Additionally, high-quality PNG images are generated for frame vs. MM energy, frame vs. QM energy, frame vs. QM/MM comparison, and linear regression of QM versus MM interaction energies. The final directory will contain:

QM_analysis/
├── center.xtc
├── coul_lj_sr.xvg
├── final_energies.csv
├── plot_MM_interaction.png
├── plot_QM_interaction.png
├── plot_QM_MM_overlay.png
├── plot_regression.png
└── QM_FRAMES_CAPPED/

All outputs produced in this advanced workflow are available in the output_examples directory in the auxiliary repository


✏️ Design Philosophy

gmx_ISA was built to bridge the gap between raw molecular dynamics trajectories and actionable scientific insight. The development is guided by four core principles designed to help researchers in computational chemistry.

1. Automation First

I believe researchers should spend their time interpreting data, not wrestling with repetitive command-line flags.

  • Goal: Reduce the time from "simulation finished" to "publication-ready plot".
  • Implementation: The tool automates GROMACS workflows (like RMSD, RMSF, H-Bonds, and Energy calculations) into single-flag operations, ensuring consistency across different projects.

2. Bridging Classical and Quantum Worlds (QM/MM)

Modern computational chemistry often requires validating force-field approximations with quantum mechanical data. gmx_ISA democratizes access to hybrid workflows.

  • xTB Integration: Priority in the integration of semi-empirical methods (GFN2-xTB) directly into the end-state MD pipeline. This allows users to seamlessly transition from classical trajectories to quantum property calculations.
  • Smart Extraction & Capping: Preparing a system for QM should not be a complete manual burden. The software features intelligent algorithms to extract specific regions (QM clusters) and automatically cap broken peptide bonds.

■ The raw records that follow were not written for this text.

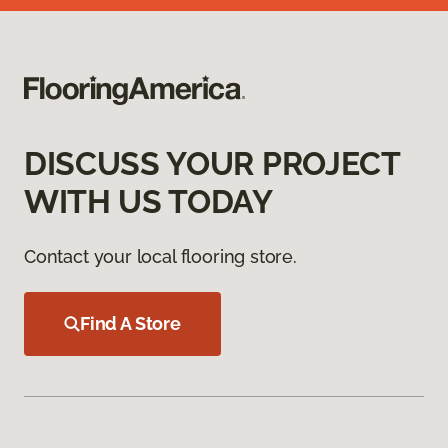
DISCUSS YOUR PROJECT
WITH US TODAY
Contact your local flooring store.
Find A Store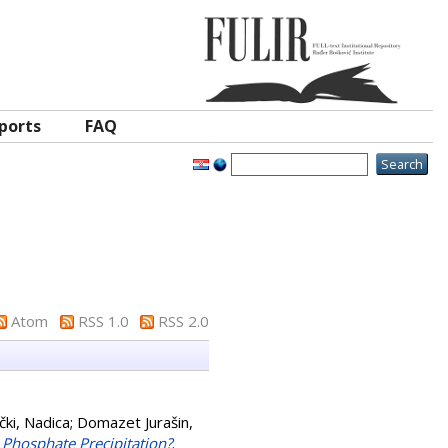
ports
FAQ
Atom
RSS 1.0
RSS 2.0
ki, Nadica
;
Domazet Jurašin,
m Phosphate Precipitation?
.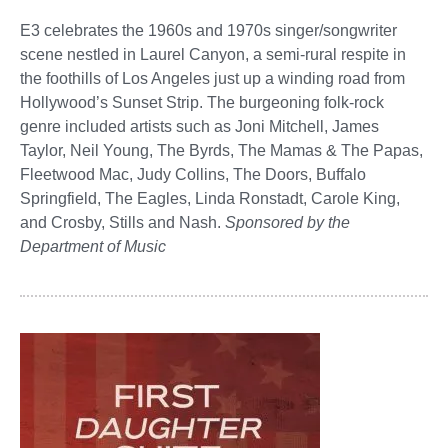
E3 celebrates the 1960s and 1970s singer/songwriter
scene nestled in Laurel Canyon, a semi-rural respite in
the foothills of Los Angeles just up a winding road from
Hollywood’s Sunset Strip. The burgeoning folk-rock
genre included artists such as Joni Mitchell, James
Taylor, Neil Young, The Byrds, The Mamas & The Papas,
Fleetwood Mac, Judy Collins, The Doors, Buffalo
Springfield, The Eagles, Linda Ronstadt, Carole King,
and Crosby, Stills and Nash.
Sponsored by the
Department of Music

This ensures that truncated protein segments remain chemically valid and stable during SCF convergence, without requiring manual editing of PDB files.

3. Modular Architecture

The software acts as a robust "hub" rather than a monolithic block.

  • Extensibility: gmx_ISA is designed as a wrapper that orchestrates native GROMACS tools and external Python modules.
  • Plug-and-Play: New analysis methods can be added as isolated modules (flags) without destabilizing the core kernel. This separation allows for the continuous integration of advanced statistical tools (like PCA, clustering, or regressions).

4. Operational Safety & Integrity

Speed should never compromise data integrity.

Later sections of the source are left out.